La cathédrale est curieuse par son ancienneté. On y voit le fauteuil du couronnement des empereurs et un beau Christ en ivoire, d’Alb. Dürer. L’hôtel de ville, où se tenaient les assemblées pour les élections d’empereurs, et la grande salle où sont les portraits en pied de 52 ou 53 empereurs, offrent d’intéressants souvenirs historiques. Je me suis promené dans les nouvelles promenades, sur les bords du Main, et comme c’était le dimanche, il y avait beaucoup de monde, et concert. C’était un joli coup d’œil: une foule de constructions nouvelles embellissent la ville, qui est certainement la plus importante de toutes celles que j’ai visitées. Il y a un riche musée de tableaux. J’étais, le soir de ce même jour, à Mannheim, singulière ville, par sa construction trop régulière, qui lui donne l’aspect d’un damier. Toutes les rues, en effet, y sont tirées au cordeau, et se coupent à angles droits.
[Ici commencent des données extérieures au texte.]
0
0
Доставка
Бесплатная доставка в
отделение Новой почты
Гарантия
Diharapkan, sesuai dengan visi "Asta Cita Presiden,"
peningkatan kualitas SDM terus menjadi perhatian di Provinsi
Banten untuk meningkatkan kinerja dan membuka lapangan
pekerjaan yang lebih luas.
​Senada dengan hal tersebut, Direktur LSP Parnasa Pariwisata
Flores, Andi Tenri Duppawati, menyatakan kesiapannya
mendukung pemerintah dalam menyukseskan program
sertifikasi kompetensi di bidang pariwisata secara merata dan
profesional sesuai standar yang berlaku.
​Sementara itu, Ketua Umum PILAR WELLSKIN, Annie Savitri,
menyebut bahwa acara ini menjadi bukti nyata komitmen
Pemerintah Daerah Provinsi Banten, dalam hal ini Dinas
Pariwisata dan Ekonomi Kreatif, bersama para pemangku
C’est une ville peu animée, mais qui a un certain air d’aisance. On y voit un ancien palais, qui, par ses immenses dimensions, rappellerait un peu Versailles, comme les jardins de Schwetzingen, situés à 2 lieues de là, et que j’ai visités ce même jour, en me rendant à H, rappellent un peu le parc de Versailles, par les belles plantations, les pièces d’eau, et les constructions, un peu analogues au petit Trianon. C’est un magnifique jardin, que j’aurais regretté de ne pas visiter. Les moyens de communication sont si rapides, avec les chemins de fer, si bien organisés dans ce pays, qu’après avoir vu à Mannheim tout ce qu’il y a de curieux, ce qui n’est pas long, car, après le nouveau pont suspendu, 2 ou 3 belles fontaines, qui n’ont pas même les tuyaux destinés à y amener l’eau, l’habitation de la grande duchesse douairière de Baden-Baden, Stéphanie Beauharnais; la collection de tableaux, la belle promenade sur le Rhin, le nouveau bâtiment des douanes, et l’aspect particulier de la ville, on n’a plus rien à visiter, et qu’après avoir parcouru le parc de Schwetzingen, je suis arrivé à Heidelberg ce même jour, assez tôt pour visiter, avant la nuit, les ruines de l’ancien château.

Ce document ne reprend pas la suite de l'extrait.